# The greatest composer by musical category



## Fugue Meister (Jul 5, 2014)

This sort of thread may have come up but here it is again for my pleasure… According to genre, who is the undisputed master… in other words dividing up music into as many (or as few) categories as you can and name one composer the master of said category… Why don't I kick it off, so you see what I mean.



Opera - Wagner
Sacred Music (or music for religious services)- Bach
Symphony - Mahler
Keyboard Concertos - Mozart
Violin Concerto - Brahms
Cello Concerto- Dvorak
Keyboard Sonatas - Beethoven
Violin Sonatas- Bach
Cello Sonatas- Beethoven
Wind (woods or brass) Sonatas- Hindemith
String Trios- Dittersdorf
Keyboard Trios- Haydn
String Quartets- Haydn
Keyboard Quartets- Brahms
String Quintets-Boccherini
Piano Quintet- Shostakovich
Solo Keyboard (Non- Sonata)- Chopin
Lieder- Schubert

that's about as detailed as I'll get right now but feel free to throw in more categories I may have missed or if you have all day to kill, break down some I listed into sub categories e.g. 
the solo keyboard (non-sonatas) into preludes, fantasies, suites, waltz, ect…
looking forward to reviewing your lists… :tiphat:

Fugue Meister out.


----------



## Becca (Feb 5, 2015)

"Undisputed" "the master"? There is NO such thing


----------



## GreenMamba (Oct 14, 2012)

It just means your favorite.

You left out ballet music (Stravinsky for me), tone poems, and several other genres.


----------



## Albert7 (Nov 16, 2014)

Hmm... not sure whether this type of classification would work for me.
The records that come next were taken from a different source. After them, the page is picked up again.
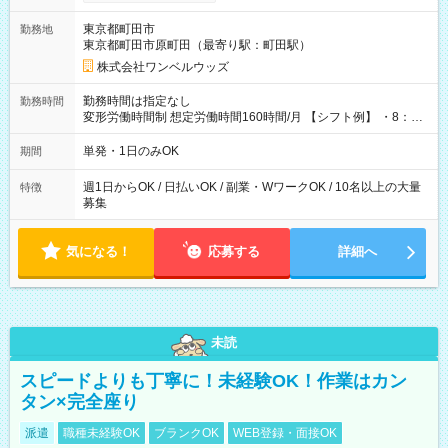
ンビニATMから 日払い分を引き落とせます！ 【試用期間】試
用期間なし
東京都町田市
勤務地
東京都町田市原町田（最寄り駅：町田駅）
株式会社ワンベルウッズ
勤務時間は指定なし
勤務時間
変形労働時間制 想定労働時間160時間/月 【シフト例】 ・8：00
～21：00
単発・1日のみOK
期間
週1日からOK / 日払いOK / 副業・WワークOK / 10名以上の大量
特徴
募集
気になる！
応募する
詳細へ
未読
スピードよりも丁寧に！未経験OK！作業はカン
タン×完全座り
派遣
職種未経験OK
ブランクOK
WEB登録・面接OK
Every composer could specialize in various forms (e.g. Haydn in symphony and string quartet) so such as a classification may not be applicable in that type of dichotomy accordingly.


----------



## 20centrfuge (Apr 13, 2007)

I'll play along! But I'll just list my favorite in each category

Opera - Puccini
Sacred Music (or music for religious services)- Bach
Symphony - Sibelius
Keyboard Concertos - Mozart & Prokofiev
Violin Concerto - Barber
Cello Concerto- Elgar
Keyboard Sonatas - Beethoven & Prokofiev
Violin Sonatas- Bach
Cello Sonatas- 
Wind (woods or brass) Sonatas- Hindemith
String Trios- 
Keyboard Trios-
String Quartets- Bartok
Keyboard Quartets- 
String Quintets-
Piano Quintet- Dvorak
Solo Keyboard (Non- Sonata)- Prokofiev
Lieder- Schubert


----------



## MoonlightSonata (Mar 29, 2014)

Opera - Verdi? Wagner? Mozart?
Sacred Music (or music for religious services)- Bach
Symphony - Beethoven
Keyboard Concertos - Beethoven
Violin Concerto - Mendelssohn
Cello Concerto- Elgar
Keyboard Sonatas - Beethoven
Violin Sonatas- Bach
Cello Sonatas- Beethoven
Wind (woods or brass) Sonatas- no idea
String Trios- Schnittke
Keyboard Trios- Beethoven
String Quartets- Beethoven
Keyboard Quartets- Mozart
String Quintets- Schubert
Piano Quintet- Schubert
Solo Keyboard (Non- Sonata)- Chopin
Lieder- Schubert


----------



## Guest (Apr 14, 2015)

Greatest composer of the _Eroica_ symphony--Beethoven
Greatest composer of _Symphonie Romeo et Juliette_--Berlioz
Greatest composer of _Hymnen_--Stockhausen
Greatest composer of _Persepolis_--Xenakis
Greatest composer of _Rusalka_--Dvorak
Greatest composer of _Lokys (The Bear)_--Kutavicius

And so forth.


----------



## ArtMusic (Jan 5, 2013)

Oratorio, Handel
Concert mass, Bach, Haydn, Mozart, Beethoven
Piano concerto, Mozart, Beethoven
Symphony, Beethoven, Mozart, Haydn 
etc.

This is not easy. And the names above are not comprehensive. Just the top tier that immediately comes to my mind.


----------



## gHeadphone (Mar 30, 2015)

Greatest composer of music concerning the sinking of a large ship - Gavin Bryars


----------



## Albert7 (Nov 16, 2014)

Greatest composer ever-- Rachmaninoff... he was 6 feet 6 inches.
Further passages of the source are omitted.